You wrote above that boomers are scapegoats. Honestly, it’s exactly the opposite. The young generation is insulted, told to work properly and not to make demands and to keep financing all this! I would completely shut down as a young generation too!

Regarding buying a house/property and what advantages the boomers had, I have already commented and it can still be read. The current conditions are just completely different than before, and not only in this point!
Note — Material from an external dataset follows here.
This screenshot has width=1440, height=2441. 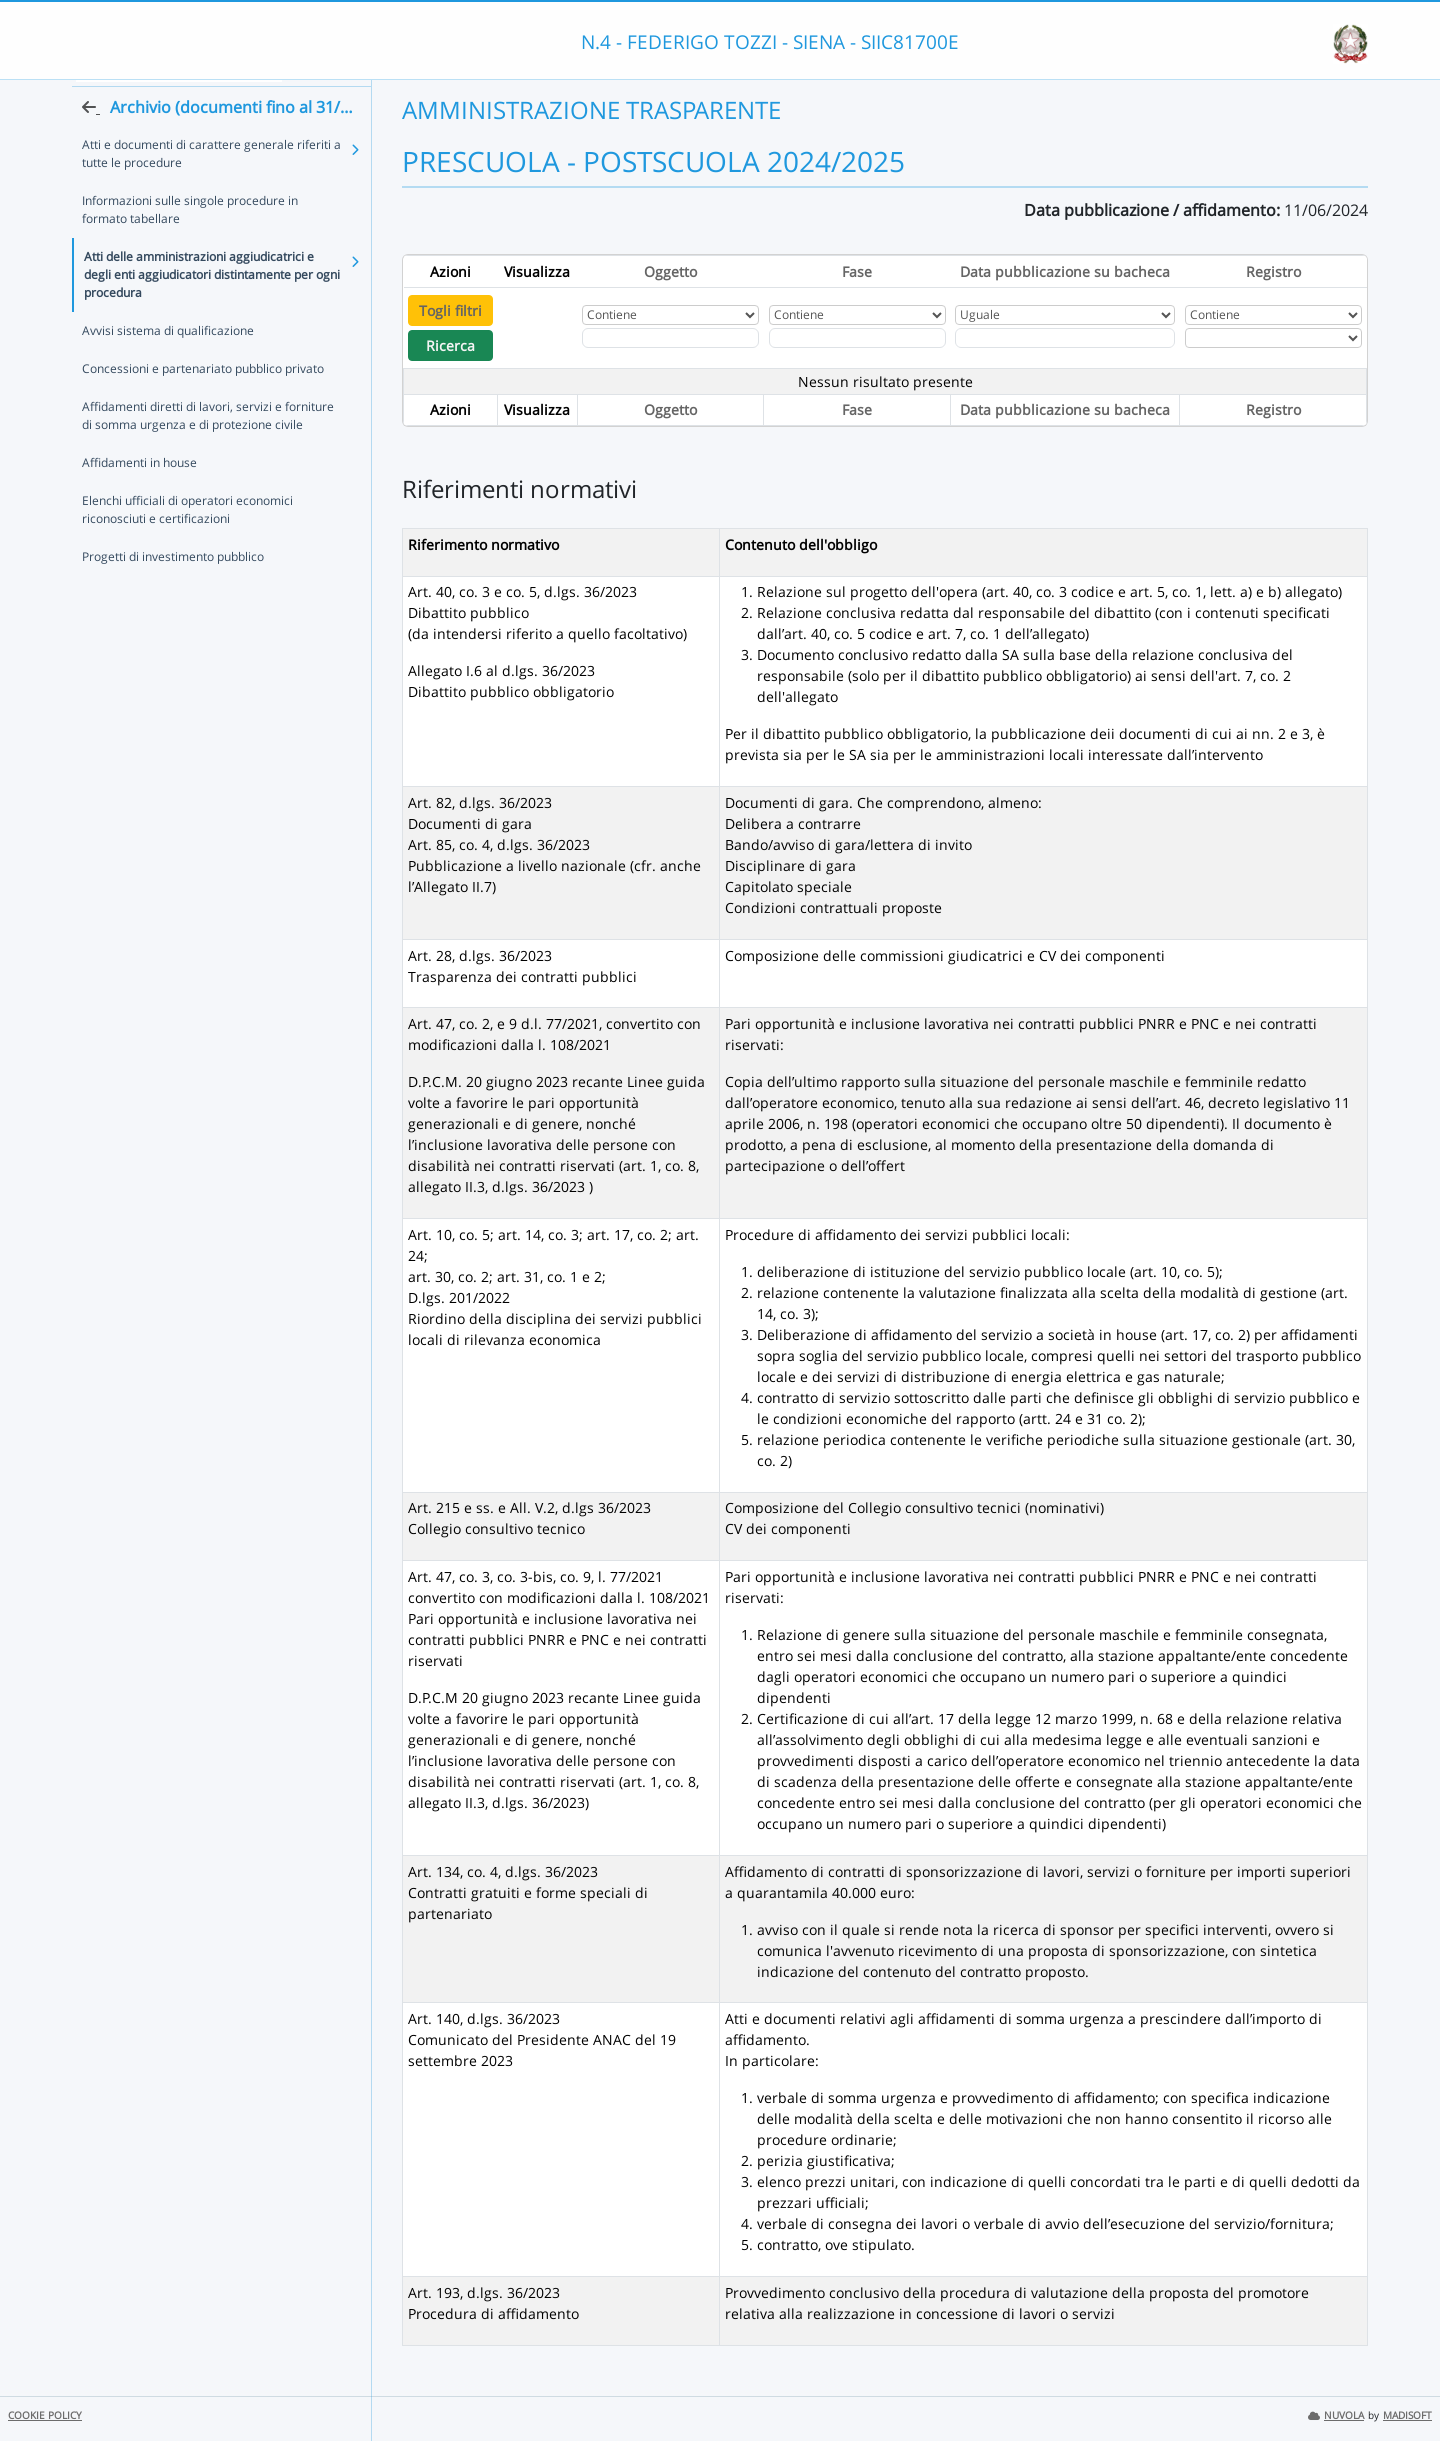 What do you see at coordinates (450, 310) in the screenshot?
I see `Togli filtri` at bounding box center [450, 310].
I don’t know what I should thank the boomers for. Everything I have, I have because I worked for it myself.

Why should we finance the pensions of the old, although we will not get our contributions back? I feel exploited!

And for your information: I am a millennial, I don’t go on vacation (only use the train), wear clothes I have had for 10 years (so I rarely buy new clothes/shoes), use an iPhone as long as it works (my current one is 4 years old), I eat vegan except for a few exceptions, and I don’t have a car (anymore). What other prejudices are there?

You write that you have to live two (!) people on 155m2(!). I think I’ll just leave it at that – it speaks for itself.